I regret that I have woken up on two separate occasions to find “presents” from my cats beside me in bed. One was a mouse, the other a sparrow. Both were quite dead. The same cat that brought me the sparrow would show no interest in the family birds, but after he gifted me that morning, I knew that those instincts were there. It was a strange situation. The cockatiels would land on top of him while he was sleeping and he would barely open an eye in response. The worst thing he would ever do to them was stand on their tails as they walking past. I knew, however, that the cat was a capable birder and kept on guard whenever they were together. (The cat was terrified of Linus, my umbrella cockatoo, who would chase him all over the house, often catching him. There is a sparrow in heaven who is smiling at this fact.)

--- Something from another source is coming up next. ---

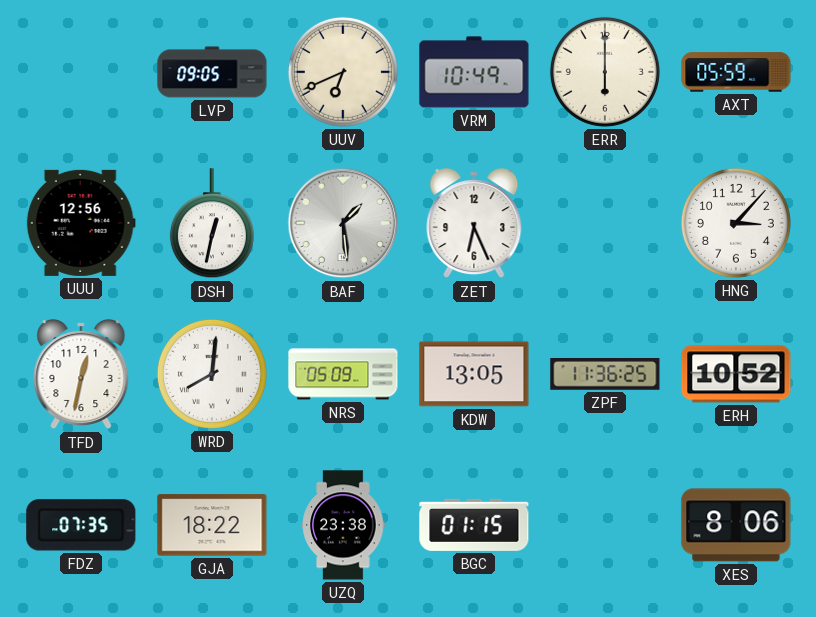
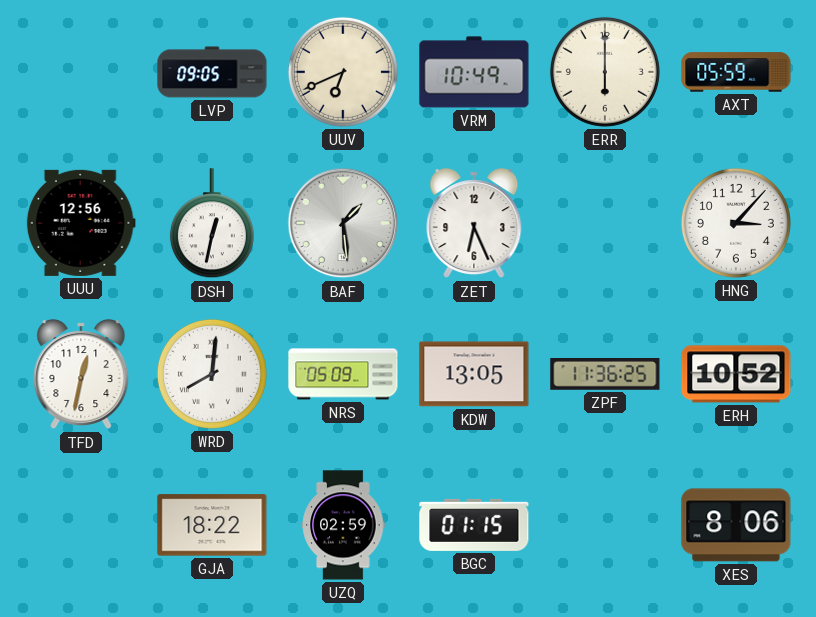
FDZ: 07:35 -> none
UZQ: 23:38 -> 02:59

Several years ago, Linus became ill with a highly contagious disease. Because he and Theo, my goffins cockatoo, were housed in the same room, I sent her to live with a nearby friend for a couple of weeks. I was horrified when he sent me a picture of little Theo asleep cuddled up to his great dane. There are times when the two most unlikely animals can become the best of friends. But it is risky. This was not a risk that I was happy had taken place as the outcome could have had deadly consequences.
In addition to the immediate bite and pawing that can cause immediate and obvious physical damage or death; mammals, ourselves included, carry gram negative bacteria in our mouths. It can be deadly to a bird, who doesn’t carry that type of bacteria in its body. Claws can also have this and other bacteria present. Should your bird be bitten or scratched by any mammal, an urgent trip to the vet is necessary, even if it appears minor. We should not let our birds have contact with other pet’s toys for this same reason.
Sometimes an injury inflicted by your pet may not even be visible. Injuries or broken bones may occur without leaving a mark of evidence. Blood is not always present. Linus squeezed several parakeets to death in a former home and the only evidence of trauma to the birds was that they were dead. This is yet another good reason to keep large and small birds separated when not supervised.
Cats traditionally are bird hunters. With domestic cats, often it is not done out of hunger, but in the fulfillment of an instinctual need, or sometimes just for fun. There are breeds of dogs (such as retrievers, spaniels, and pointers) that have been bred as birders and the instinct to hunt birds is very strong in them even if it is not utilized. It is literally impossible for us to say we fully know our pets. While it might be true that certain behaviors are or are not likely in an individual animal, we do not share their instincts and cannot fully understand them. Always be careful, and very watchful should your pets share a common play area.
Author Patty Jourgensen specializes in avian health, behavior and nutrition and has been working with and caring for rescue birds since 1987.